In this sense, life is not deterministic, and our identity is not fixed. How we see ourselves and how others see us can change. As important as our personal history and heritage are in helping us understand ourselves, life is provisional, and our identity can change. 

That change can be evolutionary or revolutionary, it can come from inside ourselves, or result from our responses to what comes at us from outside. Life is a constant process of becoming who we are. Our choices matter. They have consequences. Nothing stands still. 
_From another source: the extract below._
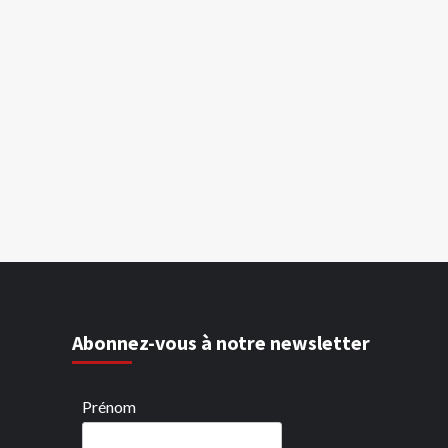
Abonnez-vous à notre newsletter
Prénom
The possibility of turning life around, the opportunity of making fresh starts and hopeful visions for a better future have proven to be the bedrock of human resilience. The essential ingredients to ‘pick yourself up, dust yourself off, and start all over again’, to quote the famous 1930s standard. They’re also foundational insights that underpinned what Jesus stood for and taught. Proven across the range of human life, activity and ingenuity 

But back to TG Jones, I think I’m with Charlotte Black, the renaming is hasty, ill-thought through and a missed opportunity. Maybe the name will go the same way as Royal Mail’s abortive makeover as ‘Consignia’ in 2002. Identity is more than branding; we will know it by its fruit. 

In the meantime, when the new regime has established itself, I may swing by to see what they’ve done with the old place.